Regularization in modern machine learning is crucial, and it can take various forms in algorithmic design: training set, model family, error function, regularization terms, and optimizations. In particular, the learning rate, which can be interpreted as a temperature-like parameter within the statistical mechanics of learning, plays a crucial role in neural network training. Indeed, many widely adopted training strategies basically just define the decay of the learning rate over time. This process can be interpreted as decreasing a temperature, using either a global learning rate (for the entire model) or a learning rate that varies for each parameter. This paper proposes TempBalance, a straightforward yet effective layer-wise learning rate method. TempBalance is based on Heavy-Tailed Self-Regularization (HT-SR) Theory, an approach which characterizes the implicit self-regularization of different layers in trained models. We demonstrate the efficacy of using HT-SR-motivated metrics to guide the scheduling and balancing of temperature across all network layers during model training, resulting in improved performance during testing. We implement TempBalance on CIFAR10, CIFAR100, SVHN, and TinyImageNet datasets using ResNets, VGGs, and WideResNets with various depths and widths. Our results show that TempBalance significantly outperforms ordinary SGD and carefully-tuned spectral norm regularization. We also show that TempBalance outperforms a number of state-of-the-art optimizers and learning rate schedulers.

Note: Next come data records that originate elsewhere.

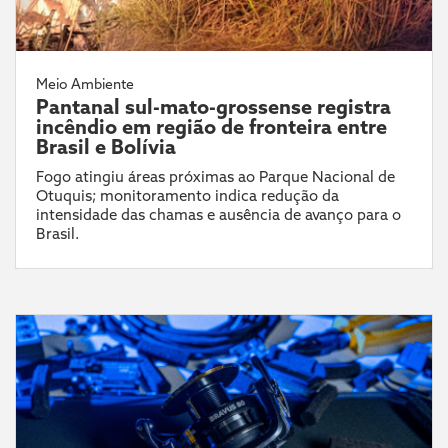
Meio Ambiente
Pantanal sul-mato-grossense registra
incêndio em região de fronteira entre
Brasil e Bolívia
Fogo atingiu áreas próximas ao Parque Nacional de
Otuquis; monitoramento indica redução da
intensidade das chamas e ausência de avanço para o
Brasil.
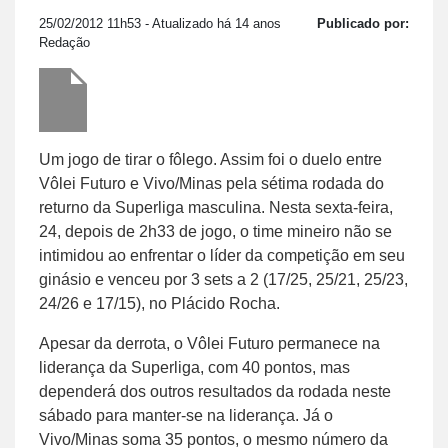
25/02/2012 11h53
- Atualizado há 14 anos
Publicado por:
Redação
Um jogo de tirar o fôlego. Assim foi o duelo entre
Vôlei Futuro e Vivo/Minas pela sétima rodada do
returno da Superliga masculina. Nesta sexta-feira,
24, depois de 2h33 de jogo, o time mineiro não se
intimidou ao enfrentar o líder da competição em seu
ginásio e venceu por 3 sets a 2 (17/25, 25/21, 25/23,
24/26 e 17/15), no Plácido Rocha.
Apesar da derrota, o Vôlei Futuro permanece na
liderança da Superliga, com 40 pontos, mas
dependerá dos outros resultados da rodada neste
sábado para manter-se na liderança. Já o
Vivo/Minas soma 35 pontos, o mesmo número da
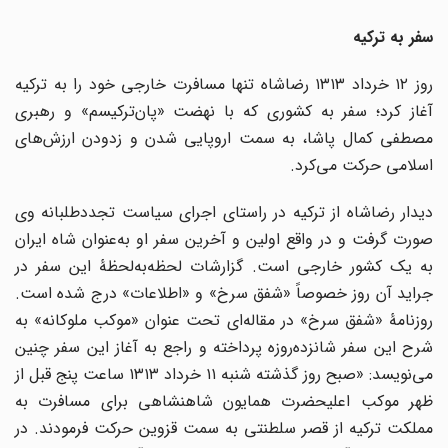
سفر به ترکیه
روز ۱۲ خرداد ۱۳۱۳ رضاشاه تنها مسافرت خارجی خود را به ترکیه
آغاز کرد؛ سفر به کشوری که با نهضت «پان‌ترکیسم» و رهبری
مصطفی کمال پاشا، به سمت اروپایی شدن و زدودن ارزش‌های
اسلامی حرکت می‌کرد.
دیدار رضاشاه از ترکیه در راستای اجرای سیاست تجددطلبانه وی
صورت گرفت و در واقع اولین و آخرین سفر او به‌عنوان شاه ایران
به یک کشور خارجی است. گزارشات لحظه‌به‌لحظۀ این سفر در
جراید آن روز خصوصاً «شفق سرخ» و «اطلاعات» درج شده است.
روزنامۀ «شفق سرخ» در مقاله‌ای تحت عنوان «موکب ملوکانه» به
شرح این سفر شانزده‌روزه پرداخته و راجع به آغاز این سفر چنین
می‌نویسد: «صبح روز گذشته شنبه ۱۱ خرداد ۱۳۱۳ ساعت پنج قبل از
ظهر موکب اعلیحضرت همایون شاهنشاهی برای مسافرت به
مملکت ترکیه از قصر سلطنتی به سمت قزوین حرکت فرمودند. در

翻译：正则化在现代机器学习中至关重要，其在算法设计中可表现为多种形式：训练集、模型族、误差函数、正则化项以及优化方法。特别地，学习率——可在学习统计力学中被解释为类似温度的参数——在神经网络训练中起着关键作用。实际上，许多广泛采用的训练策略本质上仅定义了学习率随时间衰减的过程。这一过程可被解读为降低温度，可采用全局学习率（适用于整个模型）或为每个参数设置可变学习率。本文提出TempBalance——一种简洁而有效的逐层学习率方法。TempBalance基于重尾自正则化（HT-SR）理论，该理论通过刻画训练模型中不同层的隐式自正则化特征。我们证明了利用HT-SR启发式指标来指导模型训练期间所有网络层的温度调度与平衡的有效性，从而在测试阶段获得更优性能。我们在CIFAR10、CIFAR100、SVHN和TinyImageNet数据集上，采用不同深度与宽度的ResNets、VGGs和WideResNets实现了TempBalance。实验结果表明，TempBalance显著优于普通SGD及精心调参的谱范数正则化方法。我们还证明TempBalance超越了多种最先进的优化器与学习率调度器。